> Instructions for the task:
Retype every line from the start of the data down to and including the line with "Browse the full LawyerLand legal glossary". Skip the pictures.

########################################

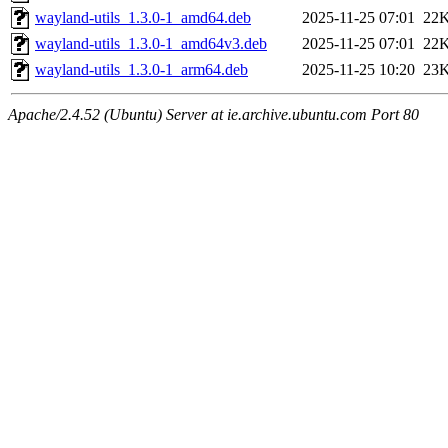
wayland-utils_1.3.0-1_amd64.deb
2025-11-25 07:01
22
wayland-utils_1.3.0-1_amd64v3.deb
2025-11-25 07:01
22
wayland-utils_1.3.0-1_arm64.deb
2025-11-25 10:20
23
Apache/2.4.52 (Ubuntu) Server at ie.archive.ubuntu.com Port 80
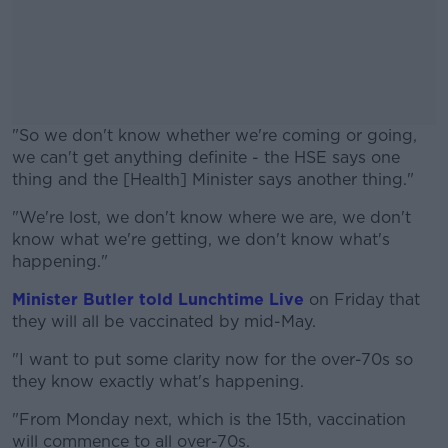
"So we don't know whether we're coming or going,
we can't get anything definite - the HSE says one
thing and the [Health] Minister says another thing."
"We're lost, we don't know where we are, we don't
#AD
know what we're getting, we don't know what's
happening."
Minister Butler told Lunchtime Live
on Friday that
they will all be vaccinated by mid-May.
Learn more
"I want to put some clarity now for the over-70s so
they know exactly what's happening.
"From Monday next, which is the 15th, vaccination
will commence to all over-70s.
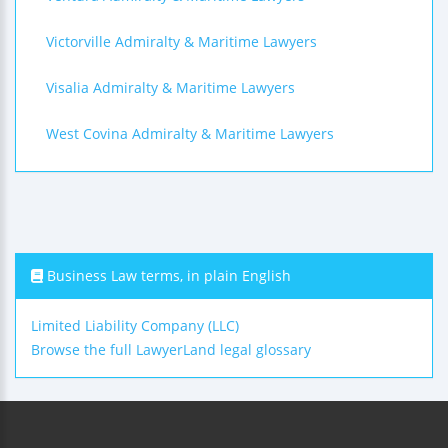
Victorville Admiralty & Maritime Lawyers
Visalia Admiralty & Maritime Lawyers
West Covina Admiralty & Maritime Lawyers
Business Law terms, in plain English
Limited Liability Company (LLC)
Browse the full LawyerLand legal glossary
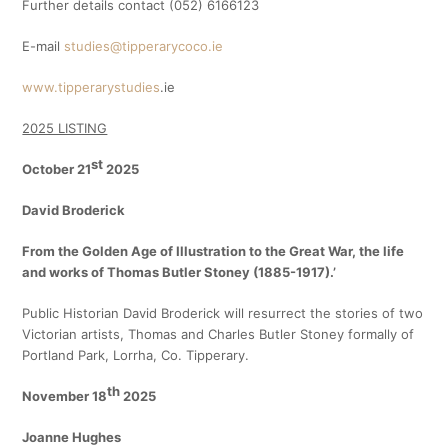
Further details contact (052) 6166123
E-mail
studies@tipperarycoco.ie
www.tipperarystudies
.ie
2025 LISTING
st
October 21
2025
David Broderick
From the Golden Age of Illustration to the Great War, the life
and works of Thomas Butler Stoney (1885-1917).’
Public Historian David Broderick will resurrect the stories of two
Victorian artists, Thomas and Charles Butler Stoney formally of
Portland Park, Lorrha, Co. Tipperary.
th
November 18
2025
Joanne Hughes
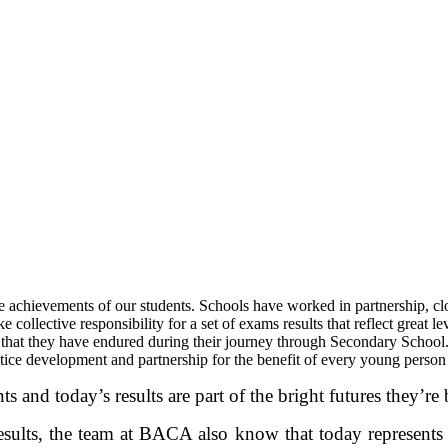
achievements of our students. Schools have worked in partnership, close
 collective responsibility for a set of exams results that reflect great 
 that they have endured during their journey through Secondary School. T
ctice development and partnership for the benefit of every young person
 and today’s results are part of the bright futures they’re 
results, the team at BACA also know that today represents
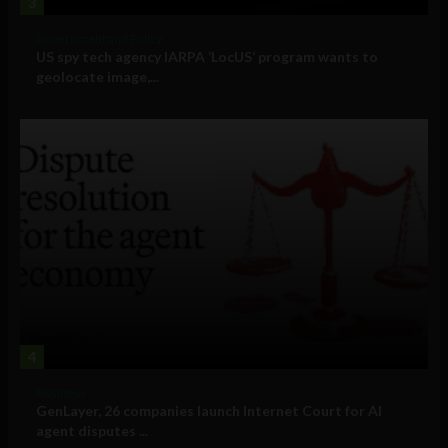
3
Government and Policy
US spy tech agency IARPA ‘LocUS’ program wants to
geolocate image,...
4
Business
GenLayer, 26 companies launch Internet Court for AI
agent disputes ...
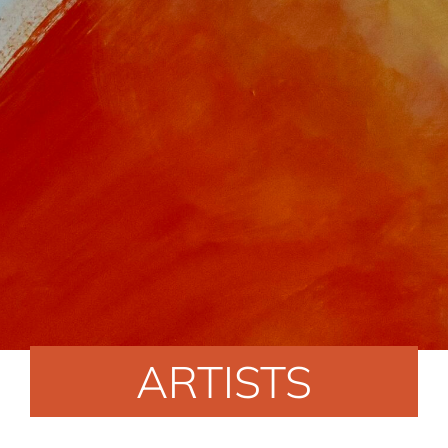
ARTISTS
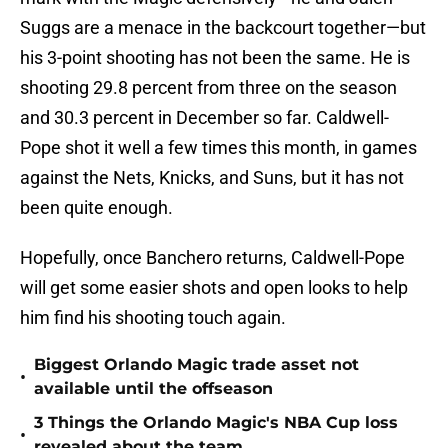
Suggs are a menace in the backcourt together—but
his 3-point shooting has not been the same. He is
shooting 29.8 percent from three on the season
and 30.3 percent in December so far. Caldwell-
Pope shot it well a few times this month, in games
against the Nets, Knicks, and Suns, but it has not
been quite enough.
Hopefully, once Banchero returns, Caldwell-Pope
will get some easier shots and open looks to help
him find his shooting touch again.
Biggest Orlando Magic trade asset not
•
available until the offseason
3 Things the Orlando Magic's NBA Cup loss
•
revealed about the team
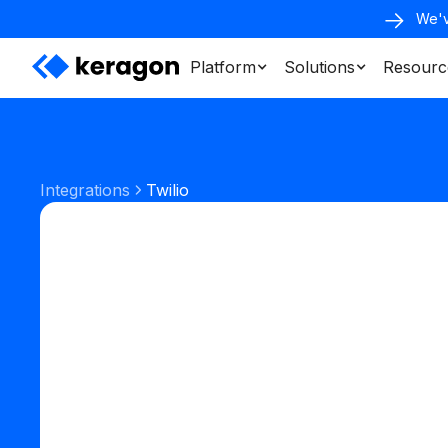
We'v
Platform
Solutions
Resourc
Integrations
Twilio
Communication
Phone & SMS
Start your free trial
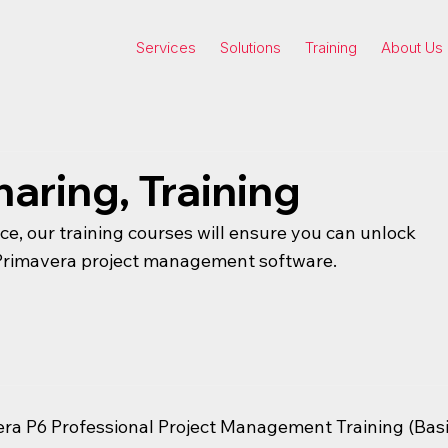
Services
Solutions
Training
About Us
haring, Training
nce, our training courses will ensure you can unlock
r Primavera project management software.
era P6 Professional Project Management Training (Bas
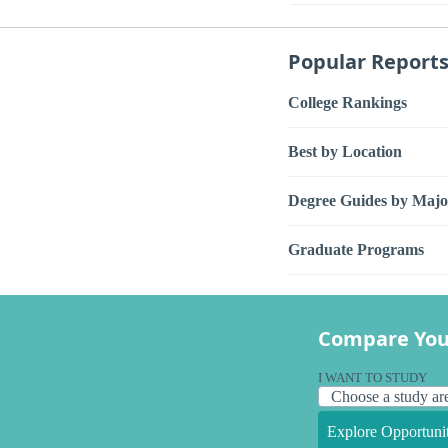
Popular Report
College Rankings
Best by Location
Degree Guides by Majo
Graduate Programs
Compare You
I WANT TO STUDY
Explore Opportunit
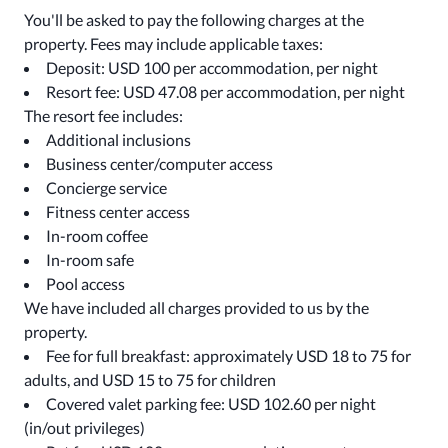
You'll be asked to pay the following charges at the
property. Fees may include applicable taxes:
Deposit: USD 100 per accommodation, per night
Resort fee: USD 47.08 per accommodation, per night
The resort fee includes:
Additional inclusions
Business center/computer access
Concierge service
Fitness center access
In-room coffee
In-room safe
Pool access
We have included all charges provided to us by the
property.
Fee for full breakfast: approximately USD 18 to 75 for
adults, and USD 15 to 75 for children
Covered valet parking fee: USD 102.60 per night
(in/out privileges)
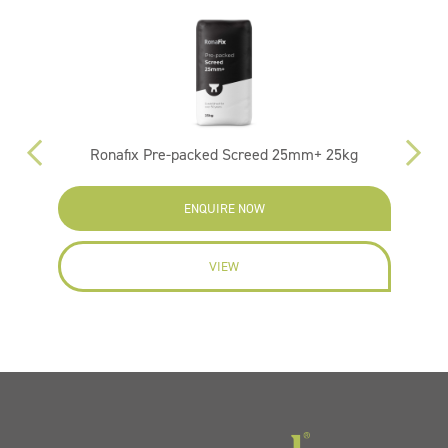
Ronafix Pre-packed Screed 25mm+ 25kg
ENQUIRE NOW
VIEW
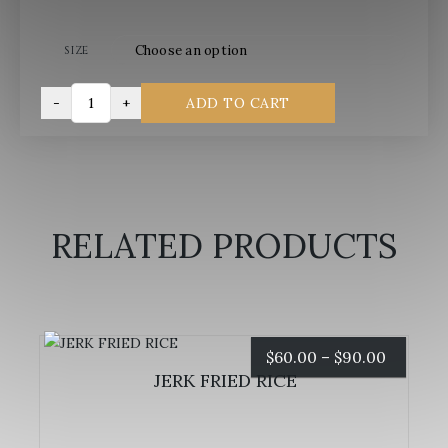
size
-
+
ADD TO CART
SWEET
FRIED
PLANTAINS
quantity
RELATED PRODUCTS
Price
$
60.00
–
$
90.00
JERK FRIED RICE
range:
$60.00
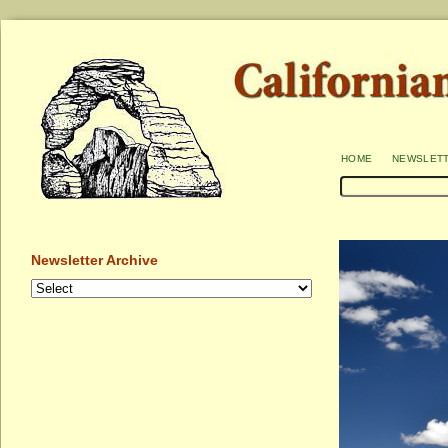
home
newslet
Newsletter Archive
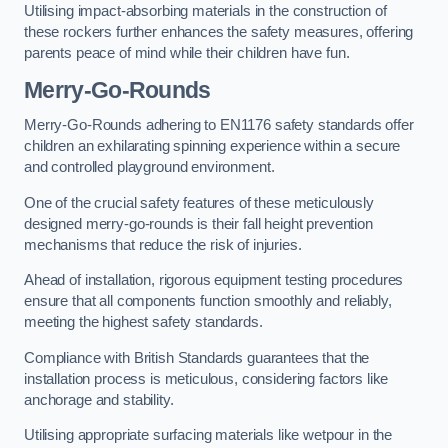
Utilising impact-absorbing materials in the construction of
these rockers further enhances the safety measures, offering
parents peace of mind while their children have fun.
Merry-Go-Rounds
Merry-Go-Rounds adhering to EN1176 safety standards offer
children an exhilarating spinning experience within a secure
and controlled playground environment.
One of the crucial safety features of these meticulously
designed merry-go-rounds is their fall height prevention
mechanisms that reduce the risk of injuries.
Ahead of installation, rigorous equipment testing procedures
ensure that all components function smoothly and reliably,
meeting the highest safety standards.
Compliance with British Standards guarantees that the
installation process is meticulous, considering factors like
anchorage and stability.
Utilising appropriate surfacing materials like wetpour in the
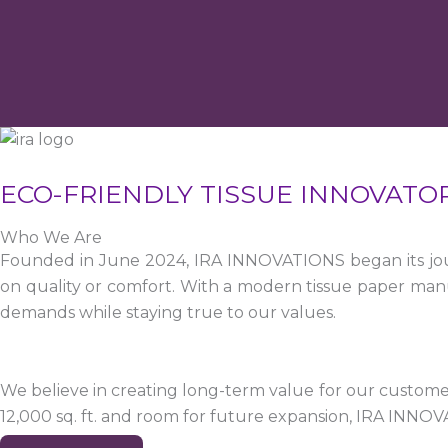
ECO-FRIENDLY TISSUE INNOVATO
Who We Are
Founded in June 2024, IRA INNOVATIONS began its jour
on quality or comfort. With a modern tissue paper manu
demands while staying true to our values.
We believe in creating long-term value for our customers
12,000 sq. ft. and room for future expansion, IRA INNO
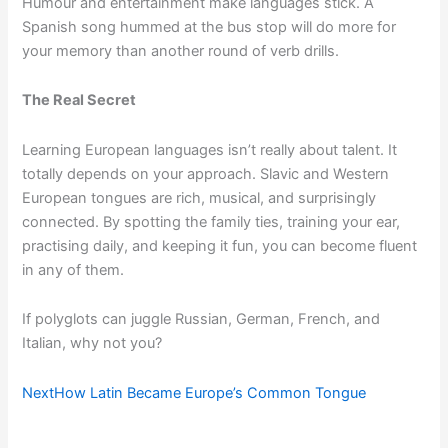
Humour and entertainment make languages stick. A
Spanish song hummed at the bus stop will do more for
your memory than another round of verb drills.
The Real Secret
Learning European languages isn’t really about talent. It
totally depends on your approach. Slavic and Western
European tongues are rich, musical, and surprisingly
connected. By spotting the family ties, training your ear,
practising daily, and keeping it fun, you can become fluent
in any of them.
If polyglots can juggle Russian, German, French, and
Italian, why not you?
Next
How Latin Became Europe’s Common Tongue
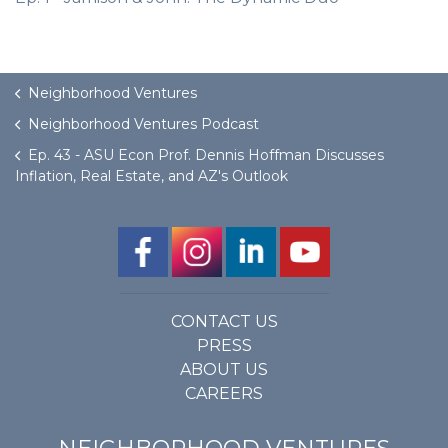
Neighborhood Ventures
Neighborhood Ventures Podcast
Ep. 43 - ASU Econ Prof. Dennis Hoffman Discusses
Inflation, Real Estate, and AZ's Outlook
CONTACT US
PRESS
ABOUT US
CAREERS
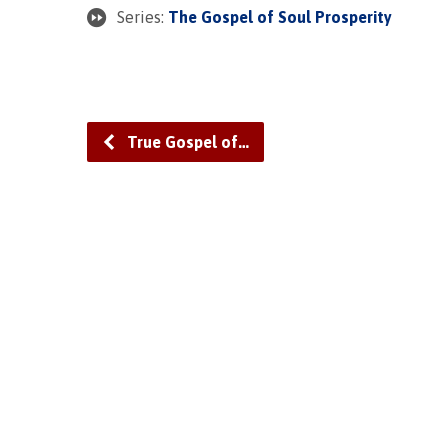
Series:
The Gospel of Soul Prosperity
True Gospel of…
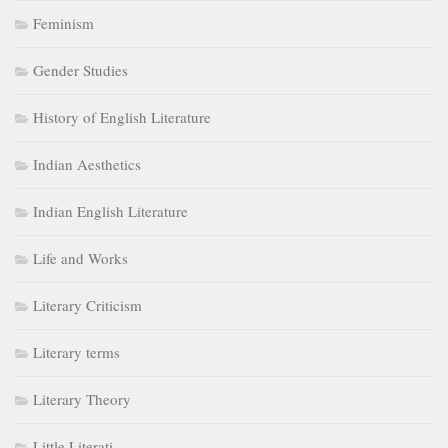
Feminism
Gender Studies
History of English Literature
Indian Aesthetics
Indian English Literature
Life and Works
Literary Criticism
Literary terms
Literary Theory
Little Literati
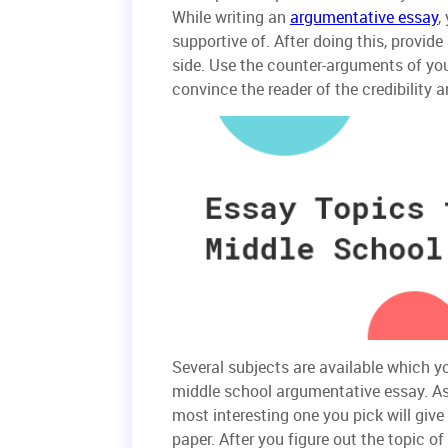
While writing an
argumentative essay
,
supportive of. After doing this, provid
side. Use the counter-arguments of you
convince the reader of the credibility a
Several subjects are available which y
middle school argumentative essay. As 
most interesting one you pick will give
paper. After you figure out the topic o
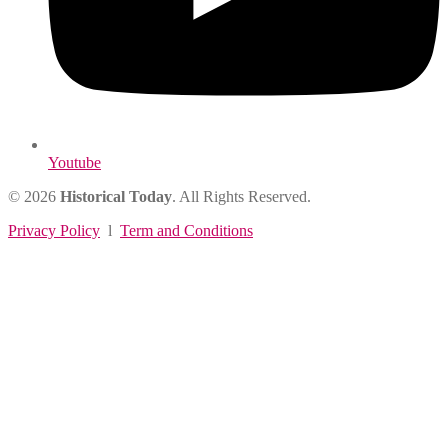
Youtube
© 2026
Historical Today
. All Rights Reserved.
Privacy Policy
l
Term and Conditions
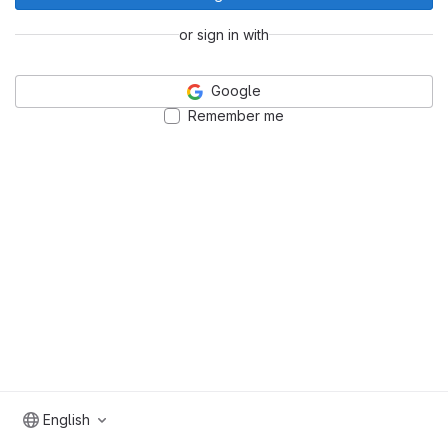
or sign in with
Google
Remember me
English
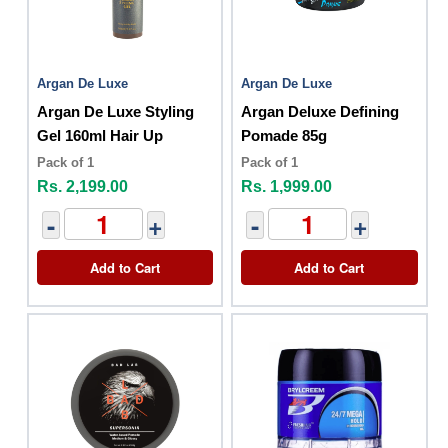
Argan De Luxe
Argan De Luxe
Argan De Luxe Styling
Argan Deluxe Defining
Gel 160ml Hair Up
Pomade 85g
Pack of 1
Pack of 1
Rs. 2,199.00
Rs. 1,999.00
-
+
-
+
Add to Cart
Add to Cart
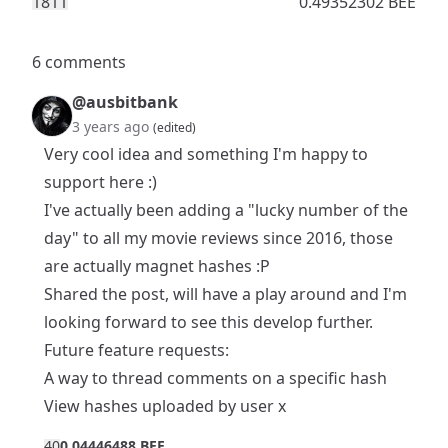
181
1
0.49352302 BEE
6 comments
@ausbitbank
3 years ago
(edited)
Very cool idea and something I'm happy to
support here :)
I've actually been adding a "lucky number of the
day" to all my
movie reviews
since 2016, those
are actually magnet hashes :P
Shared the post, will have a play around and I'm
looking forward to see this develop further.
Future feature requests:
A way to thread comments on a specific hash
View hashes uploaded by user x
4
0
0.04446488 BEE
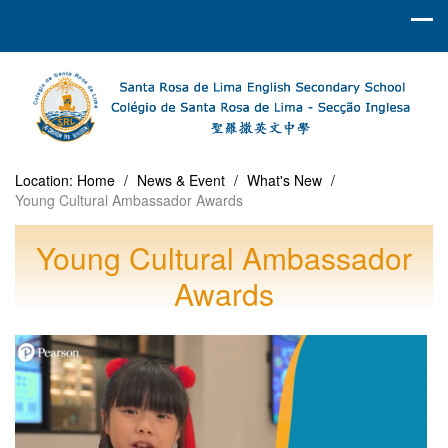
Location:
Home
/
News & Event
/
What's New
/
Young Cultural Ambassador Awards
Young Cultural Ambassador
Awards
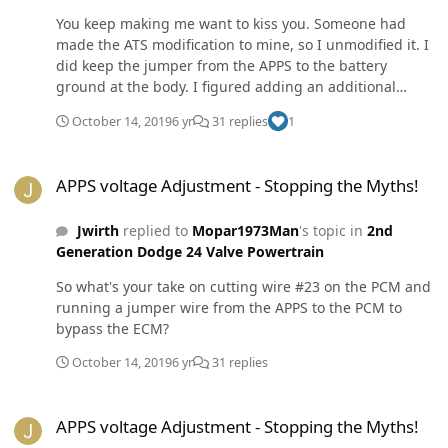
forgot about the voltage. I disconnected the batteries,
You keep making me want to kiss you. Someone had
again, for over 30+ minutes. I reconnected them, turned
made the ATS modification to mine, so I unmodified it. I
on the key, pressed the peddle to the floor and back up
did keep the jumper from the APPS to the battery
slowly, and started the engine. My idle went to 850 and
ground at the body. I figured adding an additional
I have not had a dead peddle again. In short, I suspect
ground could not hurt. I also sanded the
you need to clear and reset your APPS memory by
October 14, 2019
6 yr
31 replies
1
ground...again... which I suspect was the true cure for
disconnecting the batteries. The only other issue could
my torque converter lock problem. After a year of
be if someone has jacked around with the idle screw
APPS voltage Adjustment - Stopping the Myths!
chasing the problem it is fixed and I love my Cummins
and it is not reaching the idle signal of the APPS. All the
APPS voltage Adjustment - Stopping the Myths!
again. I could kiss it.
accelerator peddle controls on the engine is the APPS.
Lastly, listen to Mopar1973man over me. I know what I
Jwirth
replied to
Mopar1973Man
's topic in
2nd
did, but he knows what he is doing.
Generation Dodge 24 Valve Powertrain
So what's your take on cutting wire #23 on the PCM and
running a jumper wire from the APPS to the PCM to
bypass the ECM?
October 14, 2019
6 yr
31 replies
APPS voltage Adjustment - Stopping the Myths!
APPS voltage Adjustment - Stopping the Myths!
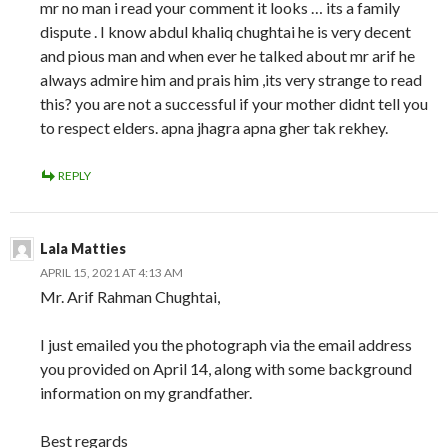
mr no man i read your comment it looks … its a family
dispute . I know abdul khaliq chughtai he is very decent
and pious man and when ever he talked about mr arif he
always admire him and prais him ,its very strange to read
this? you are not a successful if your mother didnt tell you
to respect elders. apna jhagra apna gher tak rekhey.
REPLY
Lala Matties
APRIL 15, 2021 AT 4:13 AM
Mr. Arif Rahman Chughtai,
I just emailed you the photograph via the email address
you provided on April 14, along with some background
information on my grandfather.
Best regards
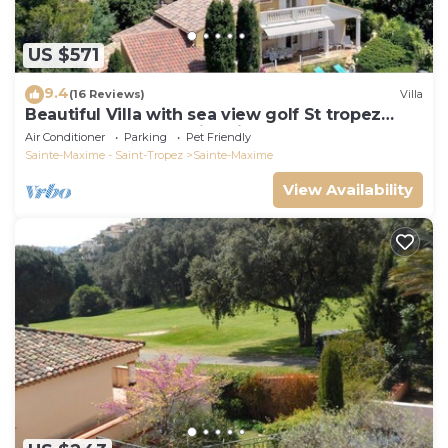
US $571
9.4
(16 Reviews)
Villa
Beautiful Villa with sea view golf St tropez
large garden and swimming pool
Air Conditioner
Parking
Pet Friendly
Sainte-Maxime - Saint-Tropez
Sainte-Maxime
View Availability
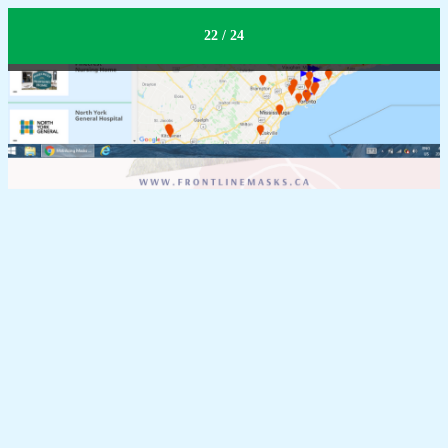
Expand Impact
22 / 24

########################################

> Your response:
wayland-utils_1.3.0-1_amd64.deb
2025-11-25 07:01
22
wayland-utils_1.3.0-1_amd64v3.deb
2025-11-25 07:01
22
wayland-utils_1.3.0-1_arm64.deb
2025-11-25 10:20
23
Apache/2.4.52 (Ubuntu) Server at ie.archive.ubuntu.com Port 80
"So we don't know whether we're coming or going,
we can't get anything definite - the HSE says one
thing and the [Health] Minister says another thing."
"We're lost, we don't know where we are, we don't
#AD
know what we're getting, we don't know what's
happening."
Minister Butler told Lunchtime Live
on Friday that
they will all be vaccinated by mid-May.
Learn more
"I want to put some clarity now for the over-70s so
they know exactly what's happening.
"From Monday next, which is the 15th, vaccination
will commence to all over-70s.
Victorville Admiralty & Maritime Lawyers
Visalia Admiralty & Maritime Lawyers
West Covina Admiralty & Maritime Lawyers
Business Law terms, in plain English
Limited Liability Company (LLC)
Browse the full LawyerLand legal glossary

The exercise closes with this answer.